Jesus has many things for you in this life. Life to the full and abundant. But it will likely not be a pinterest perfect love story, a picture perfect family, never a problem free existence. Even when things are really falling into place, the monotony of this old world can wear you down (just wait till you have to make school lunches). I was watching breaking bad the other night, and I see why so many are intrigued by it. The truth is people are bored. They are chasing a dream that doesn’t exist. Hedonism for its own sake. Anesthetic to try and drown the mind collapsing from the boredom of it.
Lots of us throw around words like calling a lot. But what I see in scripture is Jesus calling you to be hope, light and peace. Calling you to speak un-retractable hope to the hopeless. Peace to the tormented. To embody joy even in the most broken of days. It is this that a broken world needs. People think you can get it done right and things will just work out. I don’t see that in scripture. I see us stepping into the broken with him. Our spirits softening, our hearts being wrung with his BUT still we cling to hope, to peace. We enter into it.
Nelson Mandela died this week. And we have sterilized him into an icon of peace haven’t we? We trapped his face into quote photos like a cartoon. He was not. There were times in his life were he was named terror. He was imprisoned for 27 years and he let the mess and the torment shape him into a man of Peace. He maintained hope in the face of atrocity. He said
“I am not a saint, unless you think of a saint as a sinner who keeps on trying”. The very worst face of humanity. He found out what it meant to pursue reconcilliation…PEACEMAKING IS NOT SITTING ON YOUR HANDS. It is active and it is hard work. Hope does not flourish when we are selfish. These are traits that we need to pursue.

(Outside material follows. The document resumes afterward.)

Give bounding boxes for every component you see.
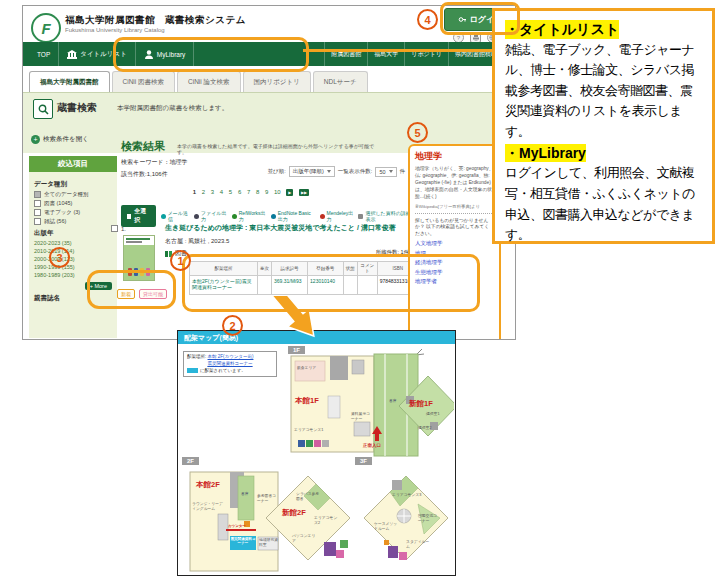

So tell me church. As you wait for Gods redeeming work to complete where can you join him??? This week…pray about where you can be peace. Look for the subtle cracks in broken relationships, the fissures that could explode into anger. Where can you join in the work that He is already doing? Where can you stand against the gap maker?

“But the wisdom that comes from heaven is first of all pure; then peace-loving,considerate, submissive, full of mercy and good fruit, impartial and sincere.
James 3:17

(My kids lit the advent candles tonight…I near died it made my heart ache in the very best way.)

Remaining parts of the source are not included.